Toni Morrison, one of the most decorated American authors in history, dead at 88

Photo by Deborah Feingold / Corbis via Getty Images.

Nobel Prize-winning writer Toni Morrison has died aged 88, according to a press release issued Tuesday by her editor, Knopf. No cause of death was immediately provided.

Known for her invigorating, kaleidoscopic novels that examine the lives of black people in America, Morrison is one of the most decorated authors in American history, having won a Pulitzer Prize, the National Book Awards medal for his distinguished contribution to letters. Americans, the Presidential Medal of Freedom. , the National Humanities Medal, the Kennedy Center Honors and the Nobel Prize in Literature in 1993.

Born Chloe Anthony Wofford in Lorain, Ohio on February 18, 1931, Morrison was one of four children. In 1953, she graduated from Howard University with a BA in English. She was the first African-American female editor hired by Random House, where she worked from 1967 to 1983 and edited projects for Angela Davis, Huey P. Newton and Toni Cade Bambara. His first novel, The bluest eye, was published in 1970 with fanfare, although it eventually became a staple for teachers of African American literature and studies. Throughout her life she wrote 11 novels, including Sula, Song of Solomon, Jazz, Paradise, and 2015 God help the child-in addition to children’s books, plays and nine non-fiction works, including The source of self-esteem, a collection released in February.

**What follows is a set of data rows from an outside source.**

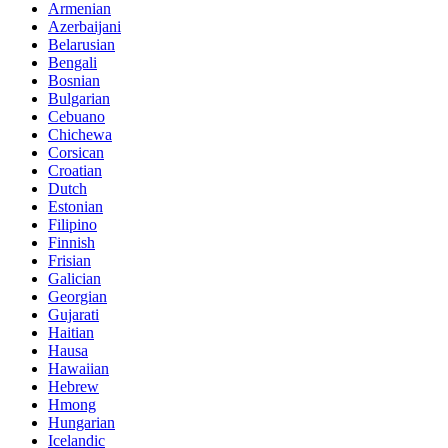
Armenian
Azerbaijani
Belarusian
Bengali
Bosnian
Bulgarian
Cebuano
Chichewa
Corsican
Croatian
Dutch
Estonian
Filipino
Finnish
Frisian
Galician
Georgian
Gujarati
Haitian
Hausa
Hawaiian
Hebrew
Hmong
Hungarian
Icelandic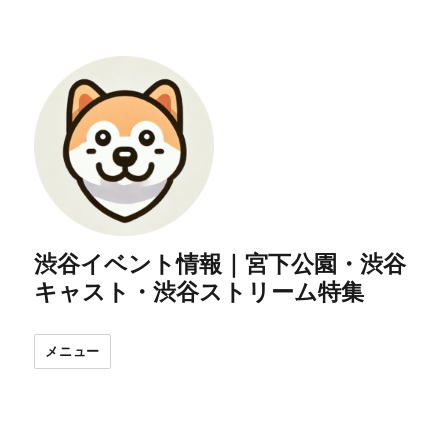
渋谷イベント情報｜宮下公園・渋谷
キャスト・渋谷ストリーム特集
メニュー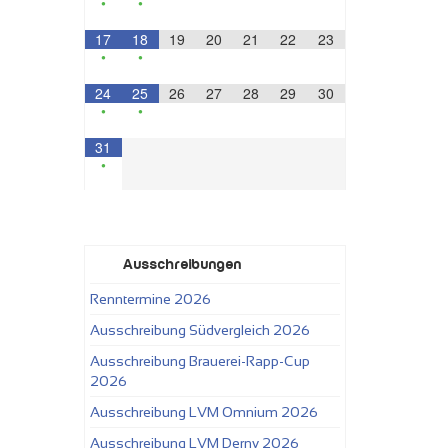
•
•
17
18
19
20
21
22
23
•
•
24
25
26
27
28
29
30
•
•
31
•
Ausschreibungen
Renntermine 2026
Ausschreibung Südvergleich 2026
Ausschreibung Brauerei-Rapp-Cup
2026
Ausschreibung LVM Omnium 2026
Ausschreibung LVM Derny 2026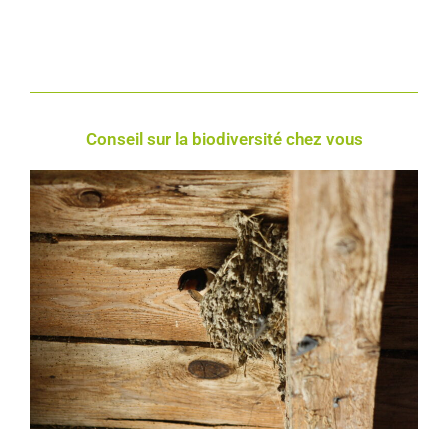
Conseil sur la biodiversité chez vous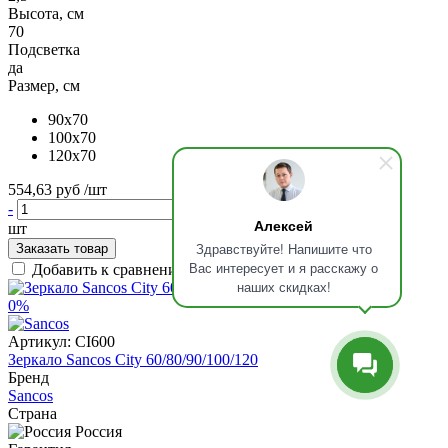
Высота, см
70
Подсветка
да
Размер, см
90x70
100x70
120x70
554,63 руб
/шт
-
+
Алексей
шт
Здравствуйте! Напишите что
Заказать товар
Вас интересует и я расскажу о
Добавить к сравнению
наших скидках!
0%
Артикул:
CI600
Зеркало Sancos City 60/80/90/100/120
Бренд
Sancos
Страна
Россия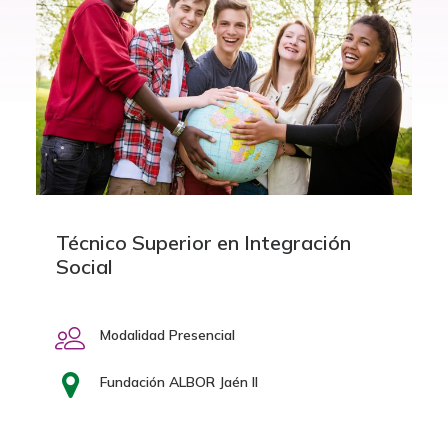
Técnico Superior en Integración
Social
Modalidad Presencial
Fundación ALBOR Jaén II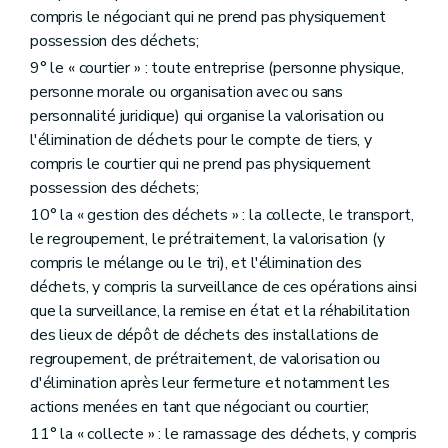
Art. 136
compris le négociant qui ne prend pas physiquement
Section 4
Obligation de rapportage
possession des déchets;
Art. 137
Art. 138
9° le « courtier » : toute entreprise (personne physique,
Art. 139
personne morale ou organisation avec ou sans
Section 5
Obligation de réalisation d'un plan stratégique et de plans annuels d'exécution y relatifs
personnalité juridique) qui organise la valorisation ou
Sous-section 1
Plan stratégique
l'élimination de déchets pour le compte de tiers, y
Art. 140
Art. 141
compris le courtier qui ne prend pas physiquement
Sous-section 2
Exécution et suivi administratif du plan stratégique
possession des déchets;
Art. 142
10° la « gestion des déchets » : la collecte, le transport,
Art. 143
Chapitre 3
Obligations activables par le Gouvernement
le regroupement, le prétraitement, la valorisation (y
Section 1
Obligation de reprise
compris le mélange ou le tri), et l'élimination des
Sous-section 1
Dispositions particulières aux déchets ménagers
déchets, y compris la surveillance de ces opérations ainsi
Art. 144
que la surveillance, la remise en état et la réhabilitation
Art. 145
Art. 146
des lieux de dépôt de déchets des installations de
Art. 147
regroupement, de prétraitement, de valorisation ou
Art. 148
d'élimination après leur fermeture et notamment les
Art. 149
Sous-section 2
Dispositions particulières aux déchets assimilés et aux déchets d'origine industrielle
actions menées en tant que négociant ou courtier;
Art. 150
11° la « collecte » : le ramassage des déchets, y compris
Section 2
Obligation de prévention en matière de déchets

She had many famous readers among her fans, including Oprah Winfrey, who starred in the film adaptation of Morrison’s book in 1998 Beloved, and former president Barack Obama, who awarded Morrison the Presidential Medal of Freedom, in 2012.

In recent years, her public appearances have declined, although she has appeared in a documentary about her life, Toni Morrison: The pieces that I am, which was established in June 2019.

“Language alone protects us from the fear of things without a name,” Morrison said in his 1993 Nobel Prize speech, which was delivered in part as a parable about an old woman whose “reputation for wisdom is unmatched and without a doubt”. She continued, “Language alone is meditation.”